Il principio della Tl è basato sulla misura della luminescenza emessa scaldando fino a 450 °C materiali contenenti quarzo e feldspati, come nel caso delle argille, segnale proporzionale alla quantità di radiazioni ionizzanti assorbite nel tempo e dovute alla radioattività naturale di fondo: più è elevato il segnale di Tl misurato sul campione del reperto maggiore è la sua età, intesa come il tempo intercorso fra la misura e la cottura dell'argilla all'epoca della produzione del manufatto, il cosiddetto “tempo zero”. Un falso recentemente prodotto darà sicuramente un segnale Tl molto meno intenso o anche non rilevabile rispetto al pezzo autentico, come riportato nell'interessante review “Ceramic chronology by luminescence dating: how and when it is possible to date ceramic artefacts”, pubblicata nel 2020 da Anna Galli e collaboratori su “Archaeological and Anthropological Sciences”. Galli descrive anche una metodologia emergente, complementare alla Tl per datare le ceramiche, tuttora in fase sperimentale ma con risultati promettenti, la Rhx (ReHydroXylation). Basata sul fenomeno della re-idrossilazione delle argille cotte una volta raffreddate causata dall'assorbimento progressivo nel tempo di molecole di acqua, la metodica Rhx prevede di quantificare l'acqua riscaldando nuovamente il manufatto, riportandolo in una situazione simile a quella del “tempo zero”, e misurare quella riassorbita in un intervallo di tempo noto, un processo che segue una determinata cinetica e che permette, dunque, di fare una stima sul tempo intercorso a partire dalla lavorazione.

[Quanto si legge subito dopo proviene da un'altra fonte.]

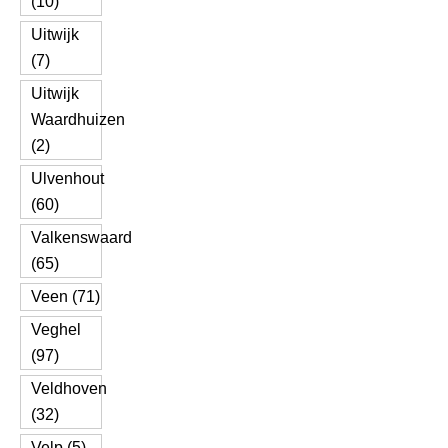
(10)
Uitwijk
(7)
Uitwijk
Waardhuizen
(2)
Ulvenhout
(60)
Valkenswaard
(65)
Veen (71)
Veghel
(97)
Veldhoven
(32)
Velp (5)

“Il contributo delle indagini scientifiche risulta di fondamentale importanza anche nel caso di attribuzioni di oggetti non archeologici. Recentemente il Cnr-Ispc in collaborazione con i carabinieri del Nucleo per la tutela del patrimonio culturale ha contribuito all'individuazione e all'autenticazione di un dipinto a olio su tela attribuito a Pablo Picasso e intitolato 'Violon Ceret'” conclude Magrini. “Gli accertamenti stilistici e scientifici svolti dai ricercatori dell'Istituto del Cnr si sono svolti avvalendosi di una serie di indagini scientifiche che hanno evidenziato la compatibilità dei pigmenti e dei materiali costitutivi del dipinto con la sua epoca di realizzazione, confermando i risultati emersi da precedenti dati stilistici e dalla ricerca di fonti documentali”.